Know what else is hypocritical? That in the Jewish capital of the one tiny Jewish country Israel, Jews are BANNED from worshipping on the holy Temple Mount area because MUSLIMS get 'upset' when they are there!!!
Yet in the Muslim holy city of Mecca, there are actually SIGNS saying 'Muslims only' for specific roads. Here, take a look:
- skepsisLv 71 decade ago
In your examples, you showed a single cartoon that characterizes "Jews" as liars making money off of their lies. While this may be overgeneralized, disagreeeable and possibly not true, it is hardly violence, unless you characterize criticism as "violence". Your attempt to weld "violence and disrespect" together indicates your true motivation.
Certainly the "Mohammed" cartoons provoked some violent overreactions among the Muslims of the world, and militant Muslims are to blame for some of that, but the motivation behind the original solicitation is debatable. Cartoons are like bumper stickers, quick ways to throw up a slogan or stereotype without serious analysis or rebuttal. I suspect that the strongest reactions were not against the pastoral Mohammed but against the demented looking guy with the bomb turban.
Mohammed is long dead. The cartoons were not about Mohammed but about what he represents, the Muslim faith. Westerners, coming from a Christian background, feel a distant kinship with Judaism (at least since World War II), but have little experience with Islam. And while the modern state of Israel should not be confused with the faith of Judaism, there are many organizations, Jewish and Gentile, that seek to do just that. While stoking the Western sympathies generated by the Holocaust, groups like the ADL and AIPAC work relentlessly to suppress news and criticism of Israeli military atrocities and political tactics against Palestinians living in the West Bank and Gaza. Any attempts to broker a Middle East peace are sabotaged by impossible Israeli demands and contradicting policies such as settlement building in occupied territory. And any discussion of proportionality between Israeli military actions and Palestinian violence is condemned as "anti-semitism".
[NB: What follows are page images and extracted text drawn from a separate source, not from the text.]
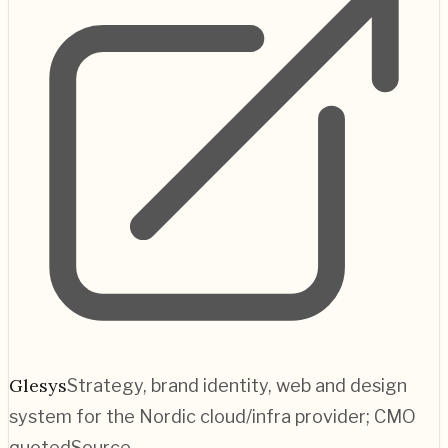
Glesys
Strategy, brand identity, web and design
system for the Nordic cloud/infra provider; CMO
quoted
Source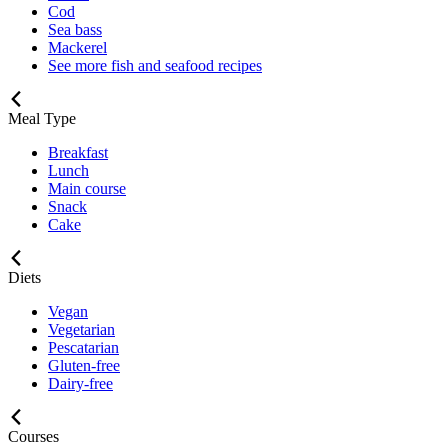
Cod
Sea bass
Mackerel
See more fish and seafood recipes
Meal Type
Breakfast
Lunch
Main course
Snack
Cake
Diets
Vegan
Vegetarian
Pescatarian
Gluten-free
Dairy-free
Courses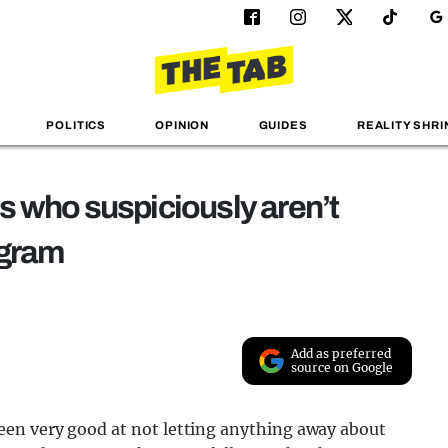
POLITICS
OPINION
GUIDES
REALITY SHRI
s who suspiciously aren’t
agram
Add as preferred
source on Google
en very good at not letting anything away about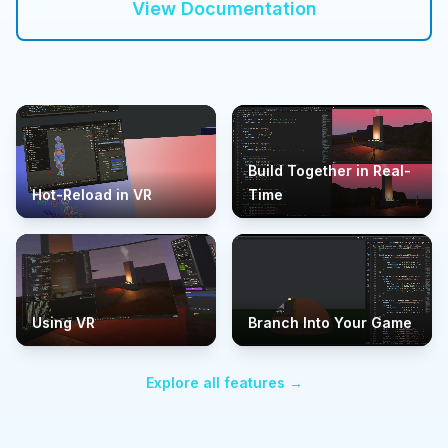
View Documentation
Build Together in Real-
Hot-Reload in VR
Time
Using VR
Branch Into Your Game
Explore all features →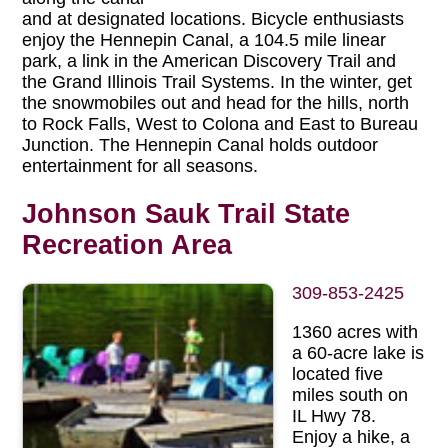
and at designated locations. Bicycle enthusiasts
enjoy the Hennepin Canal, a 104.5 mile linear
park, a link in the American Discovery Trail and
the Grand Illinois Trail Systems. In the winter, get
the snowmobiles out and head for the hills, north
to Rock Falls, West to Colona and East to Bureau
Junction. The Hennepin Canal holds outdoor
entertainment for all seasons.
Johnson Sauk Trail State
Recreation Area
309-853-2425
1360 acres with
a 60-acre lake is
located five
miles south on
IL Hwy 78.
Enjoy a hike, a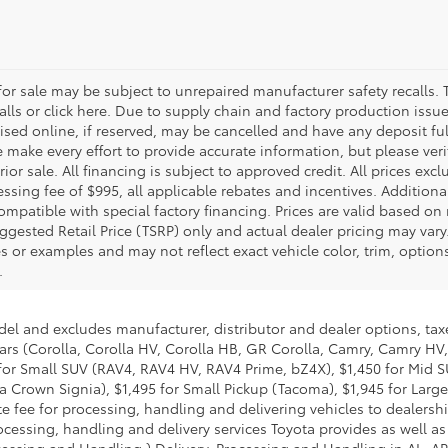
r sale may be subject to unrepaired manufacturer safety recalls. T
calls or click here. Due to supply chain and factory production i
rtised online, if reserved, may be cancelled and have any deposit f
e make every effort to provide accurate information, but please ver
ior sale. All financing is subject to approved credit. All prices exclu
ocessing fee of $995, all applicable rebates and incentives. Additio
ompatible with special factory financing. Prices are valid based o
uggested Retail Price (TSRP) only and actual dealer pricing may vary
r examples and may not reflect exact vehicle color, trim, options,
.
del and excludes manufacturer, distributor and dealer options, taxe
ars (Corolla, Corolla HV, Corolla HB, GR Corolla, Camry, Camry HV,
95 for Small SUV (RAV4, RAV4 HV, RAV4 Prime, bZ4X), $1,450 for Mi
 Crown Signia), $1,495 for Small Pickup (Tacoma), $1,945 for Large
fee for processing, handling and delivering vehicles to dealerships
essing, handling and delivery services Toyota provides as well as 
essing and Handling.) Delivery, Processing and Handling in AL, AR,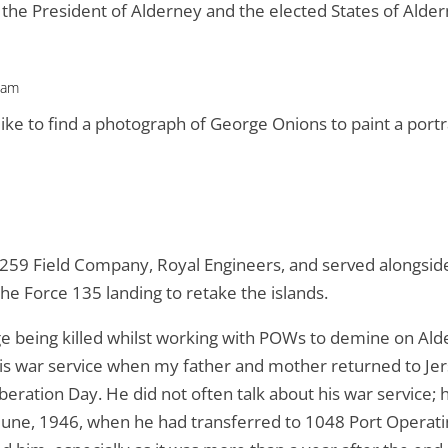
the President of Alderney and the elected States of Alde
 am
d like to find a photograph of George Onions to paint a por
 259 Field Company, Royal Engineers, and served alongsid
the Force 135 landing to retake the islands.
 being killed whilst working with POWs to demine on Ald
is war service when my father and mother returned to Jers
ation Day. He did not often talk about his war service; h
5 June, 1946, when he had transferred to 1048 Port Opera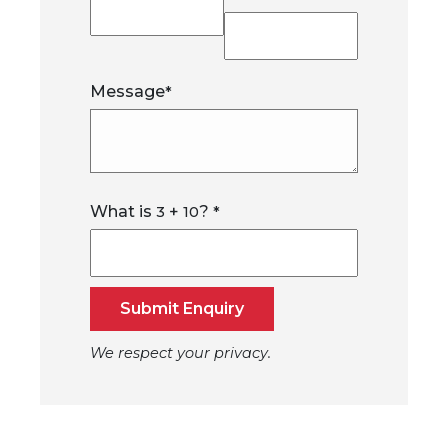
Message
*
What is
+
?
3
10
*
Submit Enquiry
We respect your privacy.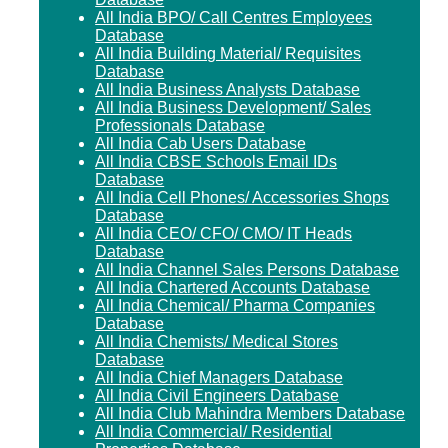
All India BPO/ Call Centres Employees
Database
All India Building Material/ Requisites
Database
All India Business Analysts Database
All India Business Development/ Sales
Professionals Database
All India Cab Users Database
All India CBSE Schools Email IDs
Database
All India Cell Phones/ Accessories Shops
Database
All India CEO/ CFO/ CMO/ IT Heads
Database
All India Channel Sales Persons Database
All India Chartered Accounts Database
All India Chemical/ Pharma Companies
Database
All India Chemists/ Medical Stores
Database
All India Chief Managers Database
All India Civil Engineers Database
All India Club Mahindra Members Database
All India Commercial/ Residential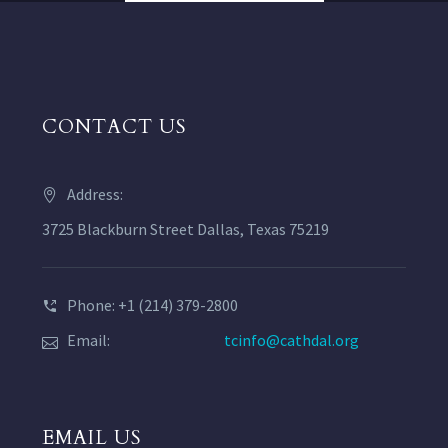
CONTACT US
Address:
3725 Blackburn Street Dallas, Texas 75219
Phone: +1 (214) 379-2800
Email:
tcinfo@cathdal.org
EMAIL US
When an oppressed group thinks the world is no longer listening, it loses hope and begins to think only of desperate, irrational revenge. That is the state of many Palestinians, as well as many Middle Eastern Muslims. Diplomacy is always preferred, and violence is indefensible, but when diplomacy is rendered ineffective, then violence will occur. People don't just roll over and die because they can't be heard. The goal shifts, from dignity and survival to being heard at all costs.
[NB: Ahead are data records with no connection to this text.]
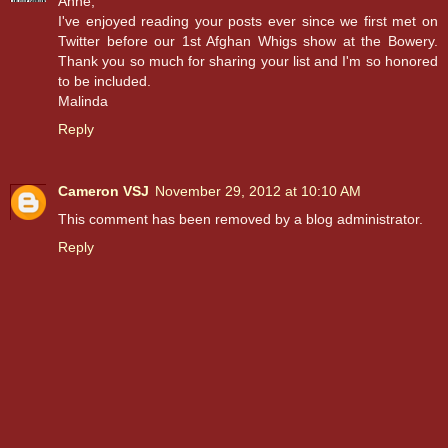
Anne,
I've enjoyed reading your posts ever since we first met on
Twitter before our 1st Afghan Whigs show at the Bowery.
Thank you so much for sharing your list and I'm so honored
to be included.
Malinda
Reply
Cameron VSJ
November 29, 2012 at 10:10 AM
This comment has been removed by a blog administrator.
Reply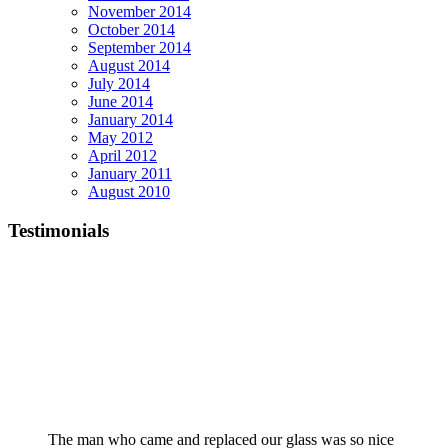
November 2014
October 2014
September 2014
August 2014
July 2014
June 2014
January 2014
May 2012
April 2012
January 2011
August 2010
Testimonials
The man who came and replaced our glass was so nice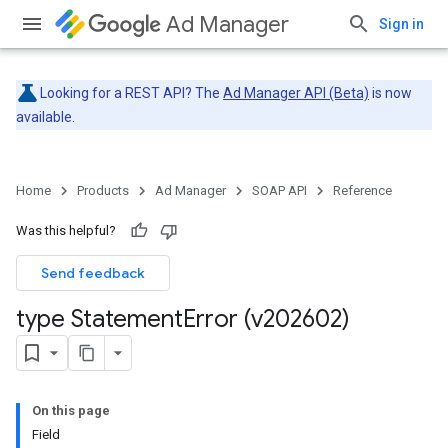
Ad Manager
Sign in
Looking for a REST API? The
Ad Manager API (Beta)
is now
available.
Home
Products
Ad Manager
SOAP API
Reference
Was this helpful?
Send feedback
type Statement
Error (v202602)
On this page
Field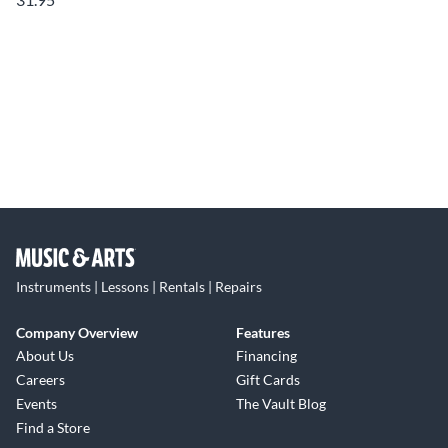
Instruments | Lessons | Rentals | Repairs
Company Overview
Features
About Us
Financing
Careers
Gift Cards
Events
The Vault Blog
Find a Store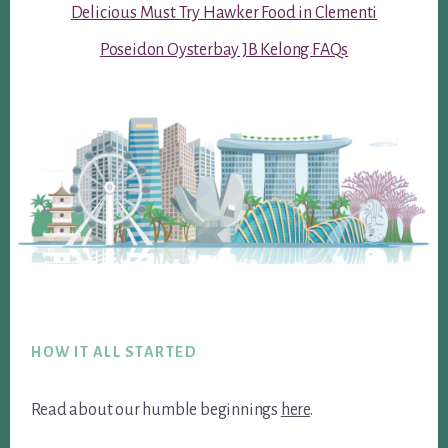
Delicious Must Try Hawker Food in Clementi
Poseidon Oysterbay JB Kelong FAQs
Footer
HOW IT ALL STARTED
Read about our humble beginnings
here
.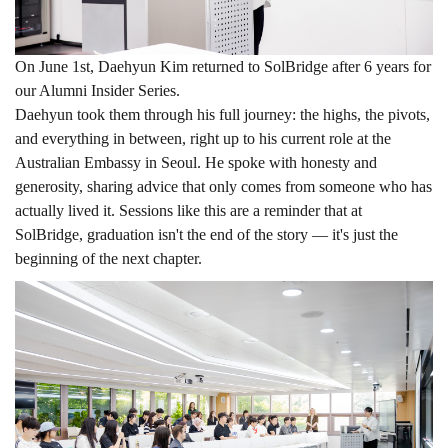
On June 1st, Daehyun Kim returned to SolBridge after 6 years for
our Alumni Insider Series.
Daehyun took them through his full journey: the highs, the pivots,
and everything in between, right up to his current role at the
Australian Embassy in Seoul. He spoke with honesty and
generosity, sharing advice that only comes from someone who has
actually lived it. Sessions like this are a reminder that at
SolBridge, graduation isn't the end of the story — it's just the
beginning of the next chapter.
The corporate-owned Western media characterizes all Muslims almost exclusively as rabid, suicidal, alien fanatics. When you have such a reputation, undeservedly, you get a little paranoid (especially when Israel calls for your annihilation almost every day). It's no wonder that people like Ahmedinejad push back with denials of the Jewish Holocaust and threats to build nuclear weapons. It is strategy, intimidation, calculated to force a bully who will not otherwise back down.
If the West truly showed an interest in the welfare of a country's people, not just a lustful interest in exploiting their natural resources, Muslims would soon look a lot more like reasonable people. But that's a distant goal in this age of peak oil and peaking water. Meanwhile, all thoughtful cultural analysis is crushed, and reasonable Muslim criticism of Western (including Israeli) policies is demonized as fanaticism, with predictably violent results.
- Anonymous1 decade ago
Yes it is a double standard. The sad thing is that many are unaware of this. When the Muhammad wearing a bomb cartoon was protested, one muslim friend literary said, "I agree with my brothers, people should not criticize and demonize other religions". Then I asked him about some of the cartoons his "brothers" published, and he said, "well, all they are doing is protesting some of the practices of your religion". I then asked isn't that what the Danish cartoon did, and he said no.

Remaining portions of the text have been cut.